The answer should consist solely of the lines from the first one below through the line containing "Help files for scripting version 5.6", copied exactly.

Top of DATA FOR THIS EXERCISE

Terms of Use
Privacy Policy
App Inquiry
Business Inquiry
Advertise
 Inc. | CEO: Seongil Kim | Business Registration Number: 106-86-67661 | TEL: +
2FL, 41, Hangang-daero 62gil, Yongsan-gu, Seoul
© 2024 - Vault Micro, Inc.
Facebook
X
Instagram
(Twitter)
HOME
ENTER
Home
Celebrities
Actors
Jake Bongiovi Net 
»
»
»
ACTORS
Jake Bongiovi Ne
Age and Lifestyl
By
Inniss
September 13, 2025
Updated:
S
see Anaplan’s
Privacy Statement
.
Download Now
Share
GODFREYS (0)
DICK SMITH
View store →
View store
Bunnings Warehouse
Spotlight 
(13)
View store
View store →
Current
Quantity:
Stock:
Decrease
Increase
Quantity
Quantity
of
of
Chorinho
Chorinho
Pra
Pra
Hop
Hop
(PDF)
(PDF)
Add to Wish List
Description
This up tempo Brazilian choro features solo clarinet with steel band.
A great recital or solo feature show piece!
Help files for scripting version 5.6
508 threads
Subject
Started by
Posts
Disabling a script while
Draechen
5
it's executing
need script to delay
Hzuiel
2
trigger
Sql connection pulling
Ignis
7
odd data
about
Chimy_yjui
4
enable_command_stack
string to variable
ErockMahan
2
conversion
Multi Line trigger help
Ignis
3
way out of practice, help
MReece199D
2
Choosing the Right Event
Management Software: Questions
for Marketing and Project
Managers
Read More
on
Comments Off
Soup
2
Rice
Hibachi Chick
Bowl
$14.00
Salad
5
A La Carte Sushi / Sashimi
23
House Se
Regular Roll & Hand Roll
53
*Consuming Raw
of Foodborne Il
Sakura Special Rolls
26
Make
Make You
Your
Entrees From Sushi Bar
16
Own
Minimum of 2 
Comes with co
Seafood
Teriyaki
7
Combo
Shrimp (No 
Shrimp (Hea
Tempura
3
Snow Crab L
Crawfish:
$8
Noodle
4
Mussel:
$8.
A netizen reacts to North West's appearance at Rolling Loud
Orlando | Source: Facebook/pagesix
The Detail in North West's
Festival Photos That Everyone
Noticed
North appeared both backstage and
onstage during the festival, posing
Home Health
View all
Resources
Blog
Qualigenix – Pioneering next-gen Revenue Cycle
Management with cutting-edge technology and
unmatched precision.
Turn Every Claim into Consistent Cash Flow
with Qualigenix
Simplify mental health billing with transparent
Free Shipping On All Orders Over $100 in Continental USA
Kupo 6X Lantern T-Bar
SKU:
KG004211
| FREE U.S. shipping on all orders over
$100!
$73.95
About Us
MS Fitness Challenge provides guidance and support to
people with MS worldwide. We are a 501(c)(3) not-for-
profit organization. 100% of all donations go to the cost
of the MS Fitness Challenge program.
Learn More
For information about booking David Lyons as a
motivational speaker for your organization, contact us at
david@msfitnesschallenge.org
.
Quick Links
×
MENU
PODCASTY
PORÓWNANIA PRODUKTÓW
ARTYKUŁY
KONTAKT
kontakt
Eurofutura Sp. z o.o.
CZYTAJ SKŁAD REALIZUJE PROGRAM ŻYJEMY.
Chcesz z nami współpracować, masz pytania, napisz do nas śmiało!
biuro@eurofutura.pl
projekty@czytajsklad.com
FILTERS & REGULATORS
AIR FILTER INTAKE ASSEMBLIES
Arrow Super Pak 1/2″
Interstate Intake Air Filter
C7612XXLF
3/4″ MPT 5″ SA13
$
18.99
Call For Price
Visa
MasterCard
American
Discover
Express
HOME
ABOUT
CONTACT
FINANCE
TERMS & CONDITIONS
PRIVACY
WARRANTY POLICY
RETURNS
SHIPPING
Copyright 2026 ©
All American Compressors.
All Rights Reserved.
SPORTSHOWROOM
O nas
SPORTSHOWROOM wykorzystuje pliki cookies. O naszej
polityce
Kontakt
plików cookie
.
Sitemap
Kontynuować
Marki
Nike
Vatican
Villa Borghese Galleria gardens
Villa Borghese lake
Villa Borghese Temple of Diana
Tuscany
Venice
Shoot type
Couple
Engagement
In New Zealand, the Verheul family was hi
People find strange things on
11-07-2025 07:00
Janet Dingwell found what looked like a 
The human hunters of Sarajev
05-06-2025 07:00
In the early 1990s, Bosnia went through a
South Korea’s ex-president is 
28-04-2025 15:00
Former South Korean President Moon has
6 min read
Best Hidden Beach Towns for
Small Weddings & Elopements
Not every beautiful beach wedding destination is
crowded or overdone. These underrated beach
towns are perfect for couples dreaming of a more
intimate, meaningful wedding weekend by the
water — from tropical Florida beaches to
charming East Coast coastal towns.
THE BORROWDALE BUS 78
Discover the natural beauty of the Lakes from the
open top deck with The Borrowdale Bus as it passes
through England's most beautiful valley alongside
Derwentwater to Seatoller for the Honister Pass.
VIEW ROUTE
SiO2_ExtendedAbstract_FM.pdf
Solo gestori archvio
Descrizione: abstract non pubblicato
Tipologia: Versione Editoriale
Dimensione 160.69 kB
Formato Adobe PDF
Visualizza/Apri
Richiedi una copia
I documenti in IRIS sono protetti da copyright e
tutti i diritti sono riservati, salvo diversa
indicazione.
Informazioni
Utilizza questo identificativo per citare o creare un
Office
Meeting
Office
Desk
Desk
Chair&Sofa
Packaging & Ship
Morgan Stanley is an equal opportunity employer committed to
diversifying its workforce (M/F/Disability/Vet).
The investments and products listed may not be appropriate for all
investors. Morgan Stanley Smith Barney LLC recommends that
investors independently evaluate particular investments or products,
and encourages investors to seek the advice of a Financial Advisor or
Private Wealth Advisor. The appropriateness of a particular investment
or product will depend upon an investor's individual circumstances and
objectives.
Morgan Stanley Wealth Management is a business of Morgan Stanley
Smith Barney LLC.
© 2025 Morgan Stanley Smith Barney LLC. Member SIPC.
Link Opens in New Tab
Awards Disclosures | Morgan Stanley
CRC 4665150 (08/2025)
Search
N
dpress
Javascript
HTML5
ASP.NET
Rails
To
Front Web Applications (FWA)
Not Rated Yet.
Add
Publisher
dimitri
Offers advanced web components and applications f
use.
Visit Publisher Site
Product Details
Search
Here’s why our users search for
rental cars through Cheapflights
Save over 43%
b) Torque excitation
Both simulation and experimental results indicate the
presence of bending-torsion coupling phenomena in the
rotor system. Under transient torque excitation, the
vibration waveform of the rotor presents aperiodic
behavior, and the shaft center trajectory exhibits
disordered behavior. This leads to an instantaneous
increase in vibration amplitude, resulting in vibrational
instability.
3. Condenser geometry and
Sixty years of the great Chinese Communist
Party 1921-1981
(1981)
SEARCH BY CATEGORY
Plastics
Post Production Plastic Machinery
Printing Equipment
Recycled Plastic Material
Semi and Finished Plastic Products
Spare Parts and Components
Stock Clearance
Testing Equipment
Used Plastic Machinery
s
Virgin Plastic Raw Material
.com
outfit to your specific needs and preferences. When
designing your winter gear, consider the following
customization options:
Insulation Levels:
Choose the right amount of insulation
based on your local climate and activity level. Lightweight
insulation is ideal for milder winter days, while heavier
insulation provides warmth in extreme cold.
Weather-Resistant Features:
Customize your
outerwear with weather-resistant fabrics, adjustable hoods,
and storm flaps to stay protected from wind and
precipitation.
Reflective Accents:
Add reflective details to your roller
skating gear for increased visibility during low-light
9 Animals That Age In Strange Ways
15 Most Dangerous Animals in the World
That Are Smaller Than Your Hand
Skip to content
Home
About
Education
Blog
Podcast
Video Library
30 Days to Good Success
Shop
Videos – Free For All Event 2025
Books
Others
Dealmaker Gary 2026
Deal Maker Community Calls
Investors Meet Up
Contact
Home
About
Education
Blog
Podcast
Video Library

Bottom of DATA FOR THIS EXERCISE

• [YOUR RESPONSE]:
Terms of Use
Privacy Policy
App Inquiry
Business Inquiry
Advertise
 Inc. | CEO: Seongil Kim | Business Registration Number: 106-86-67661 | TEL: +
2FL, 41, Hangang-daero 62gil, Yongsan-gu, Seoul
© 2024 - Vault Micro, Inc.
Facebook
X
Instagram
(Twitter)
HOME
ENTER
Home
Celebrities
Actors
Jake Bongiovi Net 
»
»
»
ACTORS
Jake Bongiovi Ne
Age and Lifestyl
By
Inniss
September 13, 2025
Updated:
S
see Anaplan’s
Privacy Statement
.
Download Now
Share
GODFREYS (0)
DICK SMITH
View store →
View store
Bunnings Warehouse
Spotlight 
(13)
View store
View store →
Current
Quantity:
Stock:
Decrease
Increase
Quantity
Quantity
of
of
Chorinho
Chorinho
Pra
Pra
Hop
Hop
(PDF)
(PDF)
Add to Wish List
Description
This up tempo Brazilian choro features solo clarinet with steel band.
A great recital or solo feature show piece!
Help files for scripting version 5.6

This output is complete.